If you think your code or software architecture is interesting, you haven’t absorbed the message. Code isn’t supposed to be interesting. What we do with the code is supposed to be the interesting thing.
The most productive and wealthy programmers write simple unremarkable code that solves problems. They don’t think it’s all that special. It’s just a list of instructions the CPU needs to execute.
Once I truly took this message to heart, I noticed a huge productivity boost in my own work. It actually became a problem in my job becuase I would get work done so quickly that people couldn’t figure out what to do with me.
I’m sure I will get roasted for saying this, so bring out the flamethrowers.

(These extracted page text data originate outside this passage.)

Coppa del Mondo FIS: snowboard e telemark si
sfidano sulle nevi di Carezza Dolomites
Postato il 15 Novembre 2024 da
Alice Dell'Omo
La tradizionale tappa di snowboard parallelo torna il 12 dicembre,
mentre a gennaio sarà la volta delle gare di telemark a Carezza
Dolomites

I believe it’s possible to be a 10x developer when you’re truly focused on the things that matter. It isn’t that you’re literally programming at ten times the speed, but rather that the speed boost comes from not doing all of the other distracting things which have nothing to do with the core problems you’re trying to solve.
When abstractions become your master, they distract you from what programming actually is.
Programming is problem solving.
Programming is telling a computer what to do, instruction by instruction.
Programming is not modelling. Programming is not abstract navel gazing.
Programming is a concrete practice by which you take an idea of how something should work, and you translate it into a literal set of instructions computer hardware must execute to accomplish your goal.
Effective programmers create abstractions which naturally evolve out of the problems their program solves. They do not mold their program around a set of abstractions they have pre-decided they need to use.
The computer is your slave, and you are the master of abstraction. You invert this relationship at your peril.